[[ Data shown, beginning ]]
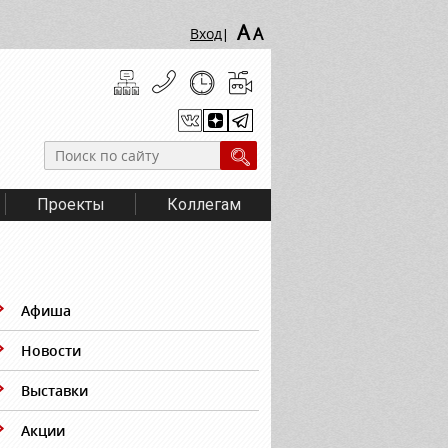
A
A
Вход
|
Проекты
Коллегам
Афиша
Новости
Выставки
Акции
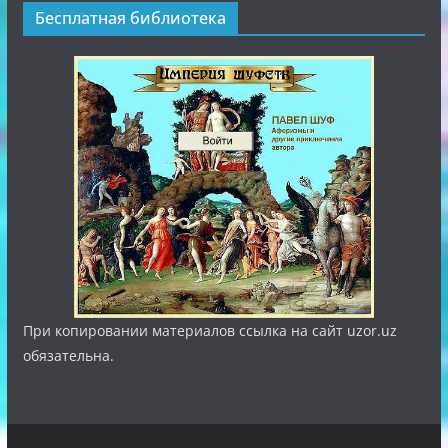
Бесплатная библиотека
При копировании материалов ссылка на сайт uzor.uz
обязательна.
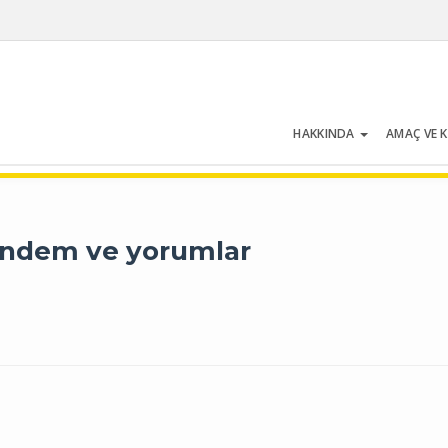
HAKKINDA
AMAÇ VE 
Cilt 43 | Sayı 2 | Mart 2015
gündem ve yorumlar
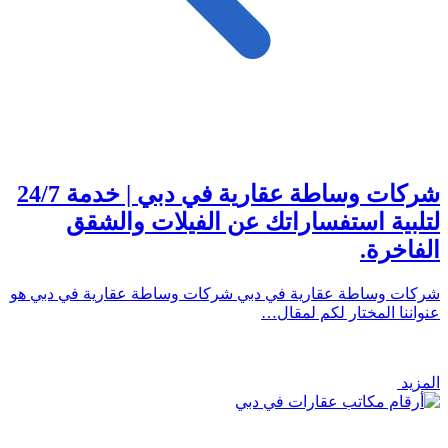
شركات وساطة عقارية في دبي | خدمة 24/7
لتلبية استفساراتك عن الفيلات والشقق
الفاخرة.
شركات وساطة عقارية في دبي شركات وساطة عقارية في دبي هو
عنواننا المختار لكم لمقال…
المزيد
[[ Data shown, end ]]
Activity: Only lines with the word "عقارية" go in the answer. Take them all from the entries above.

Solution to this task:
شركات وساطة عقارية في دبي | خدمة 24/7
شركات وساطة عقارية في دبي شركات وساطة عقارية في دبي هو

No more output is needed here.